The article goes on to state that; "in his fight to introduce basic sanitation to millions of Indians Mr. Pathak’s weapon of choice is the humble latrine – 700,000 of them – which his organization, Sulabh International, has built in 600 towns across the country. By Mr. Pathak’s calculation as many as 10 million Indians a day visit a Sulabh toilet." Says the Canadian newspaper; "Mr. Pathak’s crusade is for the modest outhouse, its magic concealed underground. Under each Sulabh latrine, a basic pipe allows waste to flow 10 to 13 feet to brick – encased pit big enough to absorb two years worth of excreta. The most important part of the technology is the pipe’s design, which requires only about 2 quarts of water to flush waste, a fraction of what a modern domestic toilets uses." One M. P. Mathur of the New Delhi – based National Institute of Urban Affairs was quoted calling it; "A true success story in the field of low – cost sanitation" Some success stories!

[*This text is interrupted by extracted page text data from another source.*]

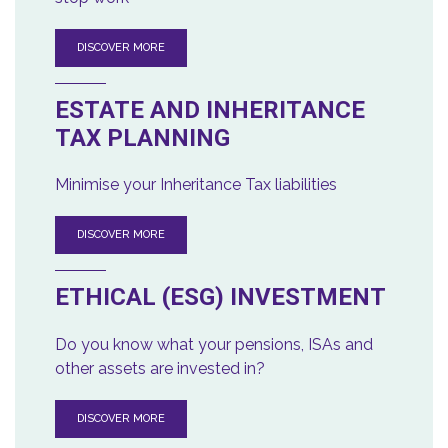
DISCOVER MORE
ESTATE AND INHERITANCE
TAX PLANNING
Minimise your Inheritance Tax liabilities
DISCOVER MORE
ETHICAL (ESG) INVESTMENT
Do you know what your pensions, ISAs and
other assets are invested in?
DISCOVER MORE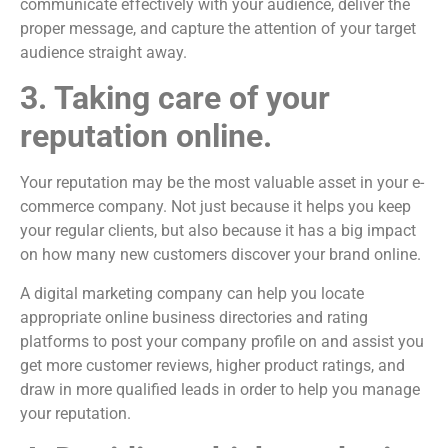
communicate effectively with your audience, deliver the
proper message, and capture the attention of your target
audience straight away.
3. Taking care of your
reputation online.
Your reputation may be the most valuable asset in your e-
commerce company. Not just because it helps you keep
your regular clients, but also because it has a big impact
on how many new customers discover your brand online.
A digital marketing company can help you locate
appropriate online business directories and rating
platforms to post your company profile on and assist you
get more customer reviews, higher product ratings, and
draw in more qualified leads in order to help you manage
your reputation.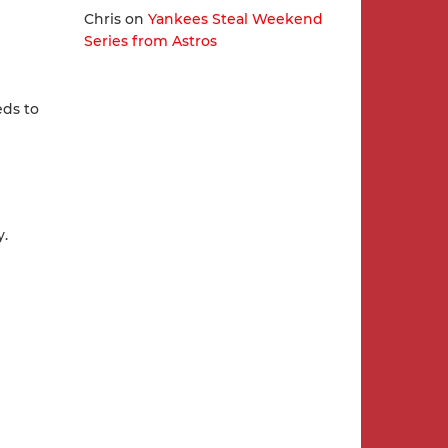
Chris
on
Yankees Steal Weekend
Series from Astros
eds to
y.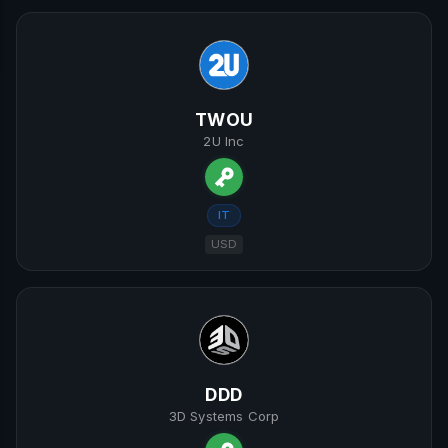
TWOU
2U Inc
IT
USD
DDD
3D Systems Corp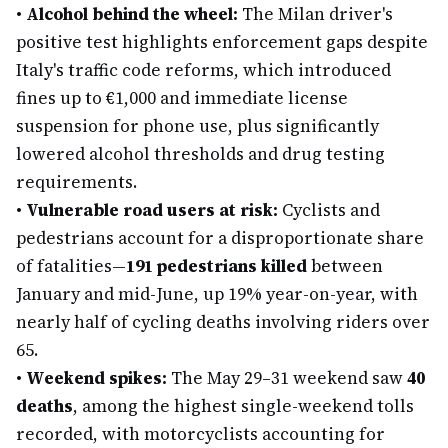
•
Alcohol behind the wheel:
The Milan driver's
positive test highlights enforcement gaps despite
Italy's traffic code reforms, which introduced
fines up to €1,000 and immediate license
suspension for phone use, plus significantly
lowered alcohol thresholds and drug testing
requirements.
•
Vulnerable road users at risk:
Cyclists and
pedestrians account for a disproportionate share
of fatalities—
191 pedestrians killed
between
January and mid-June, up 19% year-on-year, with
nearly half of cycling deaths involving riders over
65.
•
Weekend spikes:
The May 29–31 weekend saw
40
deaths
, among the highest single-weekend tolls
recorded, with motorcyclists accounting for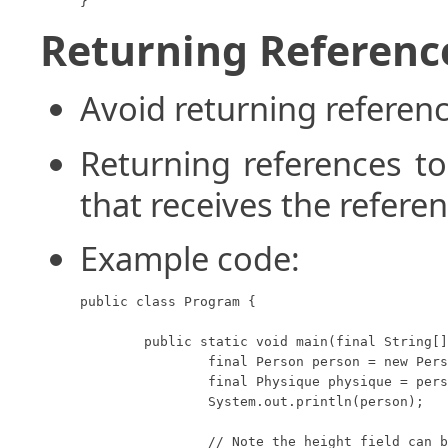
}
Returning Reference
Avoid returning referenc
Returning references to
that receives the refere
Example code:
public class Program {

	public static void main(final String[] args) {

		final Person person = new Person(10, 20);

		final Physique physique = person.getPhysique();

		System.out.println(person);

		// Note the height field can be modified
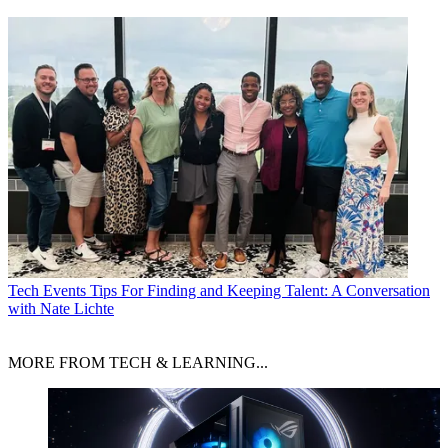
Tech Events
Tips For Finding and Keeping Talent: A Conversation
with Nate Lichte
MORE FROM TECH & LEARNING...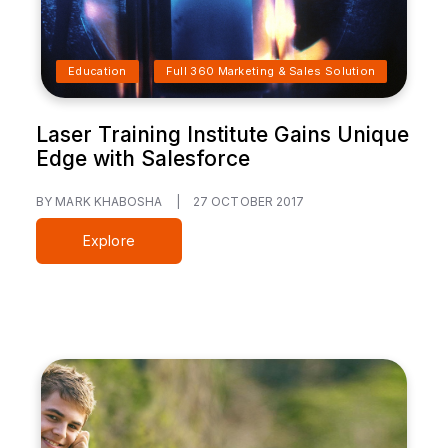
Education
Full 360 Marketing & Sales Solution
Laser Training Institute Gains Unique
Edge with Salesforce
BY MARK KHABOSHA
|
27 OCTOBER 2017
Explore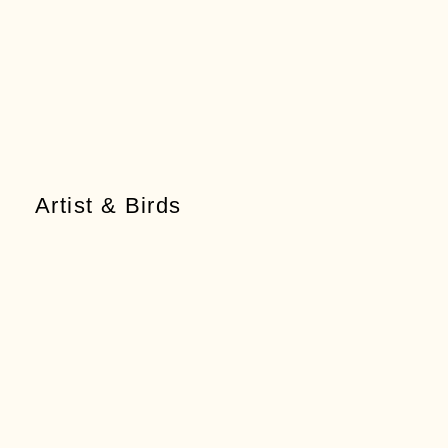
Artist & Birds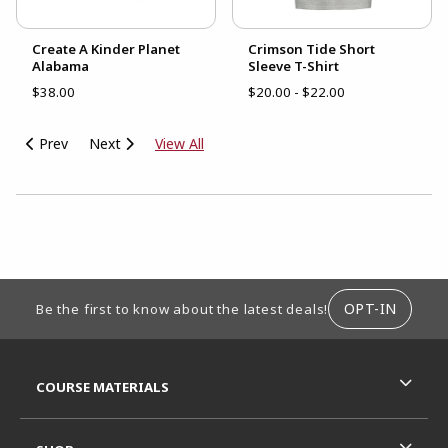
Create A Kinder Planet
Crimson Tide Short
Alabama
Sleeve T-Shirt
$38.00
$20.00 - $22.00
Prev
Next
View All
CHOOSE A DEPARTMENT
FOOTER INFORMATION
OPT-IN
Be the first to know about the latest deals!
RESOURCES AND QUICK LINKS
COURSE MATERIALS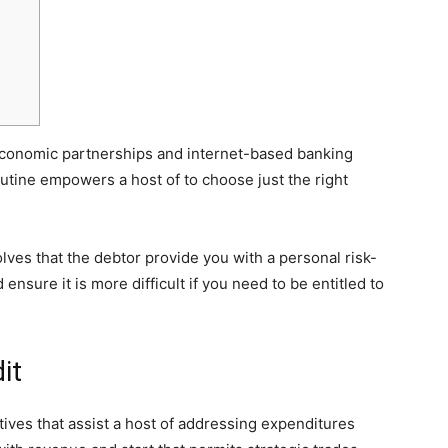
conomic partnerships and internet-based banking
outine empowers a host of to choose just the right
olves that the debtor provide you with a personal risk-
 ensure it is more difficult if you need to be entitled to
it
ives that assist a host of addressing expenditures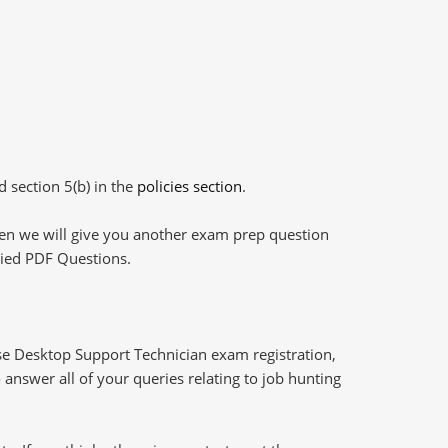
d section 5(b) in the
policies section
.
then we will give you another exam prep question
plied PDF Questions.
e Desktop Support Technician exam registration,
answer all of your queries relating to job hunting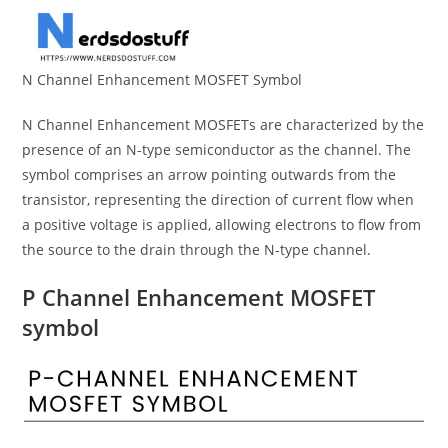
N Channel Enhancement MOSFET Symbol
N Channel Enhancement MOSFETs are characterized by the
presence of an N-type semiconductor as the channel. The
symbol comprises an arrow pointing outwards from the
transistor, representing the direction of current flow when
a positive voltage is applied, allowing electrons to flow from
the source to the drain through the N-type channel.
P Channel Enhancement MOSFET
symbol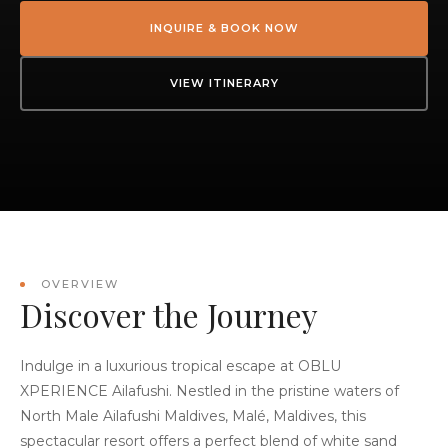
INQUIRE & BOOK NOW
VIEW ITINERARY
OVERVIEW
Discover the Journey
Indulge in a luxurious tropical escape at OBLU
XPERIENCE Ailafushi. Nestled in the pristine waters of
North Male Ailafushi Maldives, Malé, Maldives, this
spectacular resort offers a perfect blend of white sand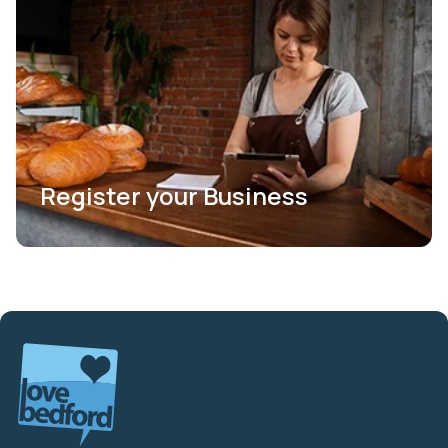
Register your Business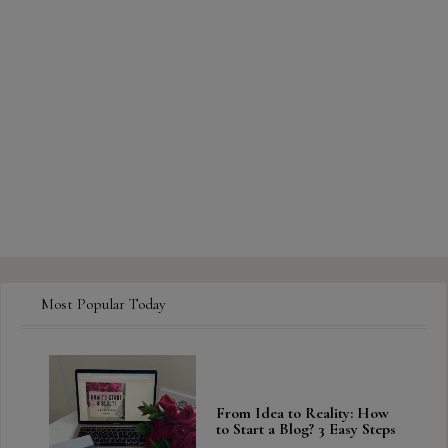
Most Popular Today
From Idea to Reality: How
to Start a Blog? 3 Easy Steps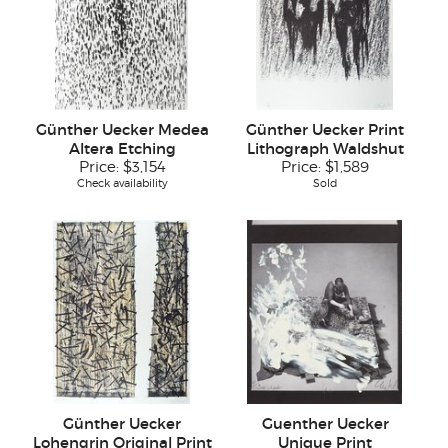
Günther Uecker Medea
Günther Uecker Print
Altera Etching
Lithograph Waldshut
Price:
$3,154
Price:
$1,589
Check availability
Sold
Günther Uecker
Guenther Uecker
Lohengrin Original Print
Unique Print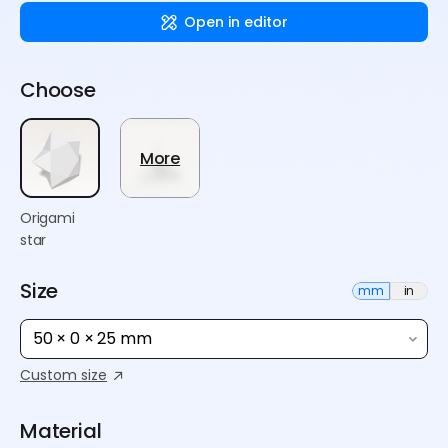
Open in editor
Choose
More
Origami
star
Size
mm
in
50 × 0 × 25 mm
Custom size
Material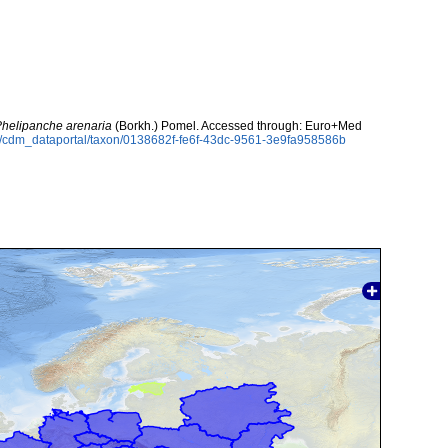
helipanche arenaria
(Borkh.) Pomel. Accessed through: Euro+Med
rg/cdm_dataportal/taxon/0138682f-fe6f-43dc-9561-3e9fa958586b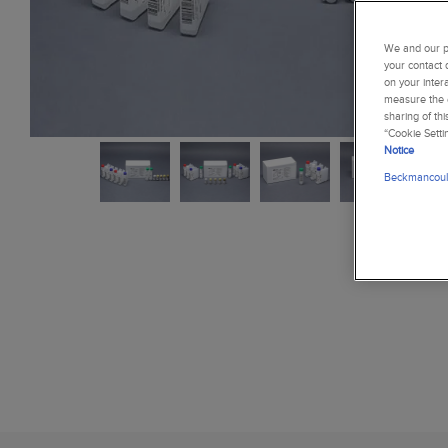
We and our pa
your contact 
on your inter
measure the e
sharing of th
“Cookie Setti
Notice
Beckmancoult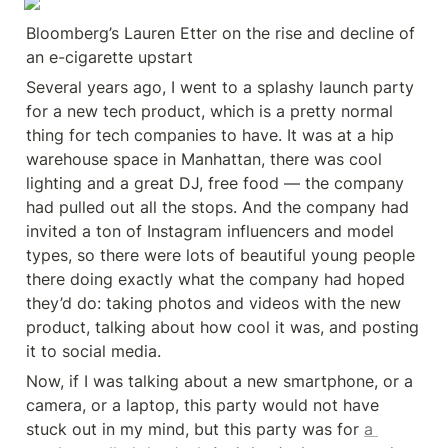
Bloomberg’s Lauren Etter on the rise and decline of 
an e-cigarette upstart
Several years ago, I went to a splashy launch party 
for a new tech product, which is a pretty normal 
thing for tech companies to have. It was at a hip 
warehouse space in Manhattan, there was cool 
lighting and a great DJ, free food — the company 
had pulled out all the stops. And the company had 
invited a ton of Instagram influencers and model 
types, so there were lots of beautiful young people 
there doing exactly what the company had hoped 
they’d do: taking photos and videos with the new 
product, talking about how cool it was, and posting 
it to social media.
Now, if I was talking about a new smartphone, or a 
camera, or a laptop, this party would not have 
stuck out in my mind, but this party was for 
a 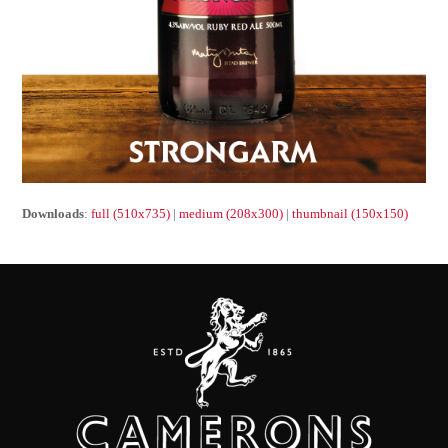
Downloads
:
full (510x735)
|
medium (208x300)
|
thumbnail (150x150)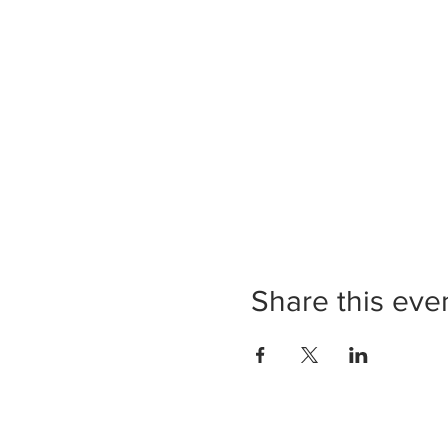
Share this eve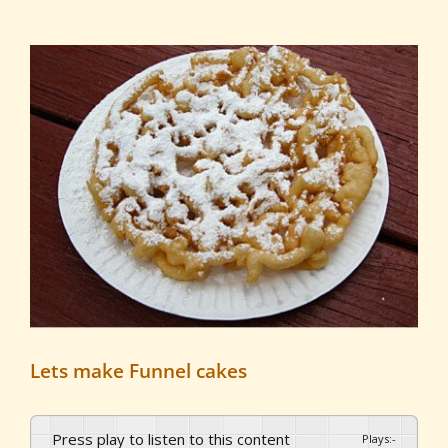
View
Larger
Image
Lets make Funnel cakes
Press play to listen to this content
Plays
:
-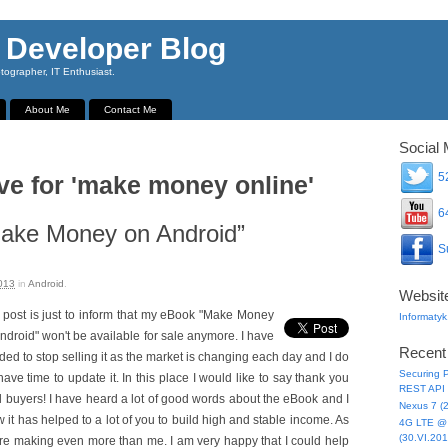
 Developer Blog
ographer, IT Enthusiast.
About Me
Contact Me
Social 
52
ve for 'make money online'
64
Make Money on Android”
Su
013
in
Android
.
Websit
 post is just to inform that my eBook "Make Money
Informatyk
ndroid" won't be available for sale anymore. I have
Recent
ded to stop selling it as the market is changing each day and I do
Securing P
have time to update it. In this place I would like to say thank you
REST API 
ll buyers! I have heard a lot of good words about the eBook and I
Nexus 7 (
 it has helped to a lot of you to build high and stable income. As
4G LTE @ 
(30.VI.201
re making even more than me. I am very happy that I could help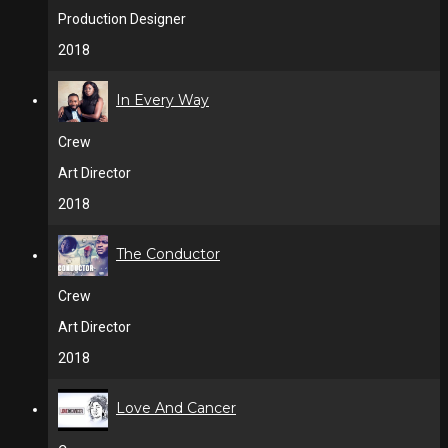
Production Designer
2018
In Every Way
Crew
Art Director
2018
The Conductor
Crew
Art Director
2018
Love And Cancer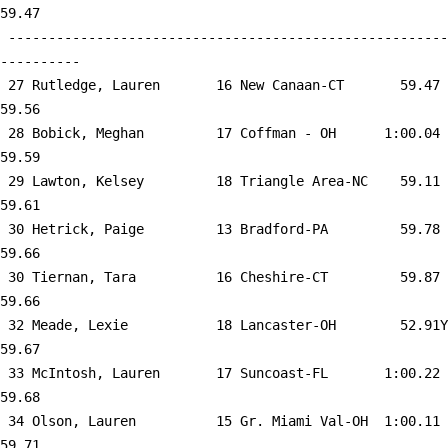
59.47  

 -------------------------------------------------------
----------

 27 
Rutledge, Lauren       16 New Canaan-CT    
   59.47      
59.56  

 28 
Bobick, Meghan         17 Coffman - OH     
 1:00.04      
59.59  

 29 
Lawton, Kelsey         18 Triangle Area-NC 
   59.11      
59.61  

 30 
Hetrick, Paige         13 Bradford-PA      
   59.78      
59.66  

 30 
Tiernan, Tara          16 Cheshire-CT      
   59.87      
59.66  

 32 
Meade, Lexie           18 Lancaster-OH     
   52.91Y     
59.67  

 33 
McIntosh, Lauren       17 Suncoast-FL      
 1:00.22      
59.68  

 34 
Olson, Lauren          15 Gr. Miami Val-OH 
 1:00.11      
59.71  
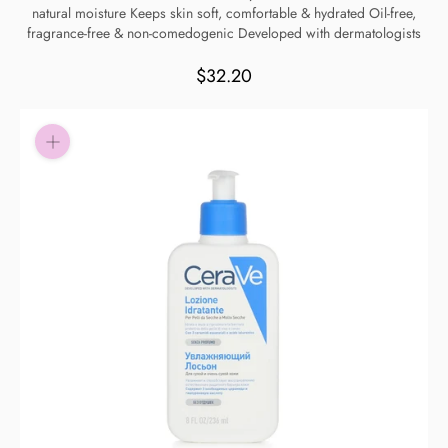
natural moisture Keeps skin soft, comfortable & hydrated Oil-free,
Pay in fortnightly instalments
fragrance-free & non-comedogenic Developed with dermatologists
Enjoy your purchase straight away.
$32.20
Learn More
Eligibility criteria and late fees apply.
Read our complete
terms
and
privacy policies
© 2021 Zip Co Limited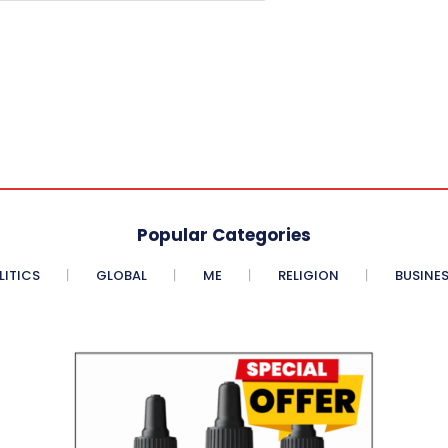
Popular Categories
LITICS
GLOBAL
ME
RELIGION
BUSINE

If after twenty years Mr. Pathak, a dedicated individual indeed, has been able to cater to only 10 million Indians a day, how long will it take to service the remaining 40 million who are without latrines today- and the number increases by the day? Obviously an international effort at a massive scale is required. It is therefore, suggested that the Brahmin – dominated leadership in Delhi come down from the ivory tower (and the mountains of Kargil where the Indian Army is using Sikhs, Nagas and Gurkhas as cannon – fodder) and appeal to the developed world for help to get them out of this mass excreta into which they are leading themselves.

We Sikhs want no part of this Indian Castocracy where after fifty years of independence 640 million Indians have to roam around the neighborhood (urban and rural) every morning seeking solace behind a culvert, a wall or a bush! We want Khalistan west of the Jumna River.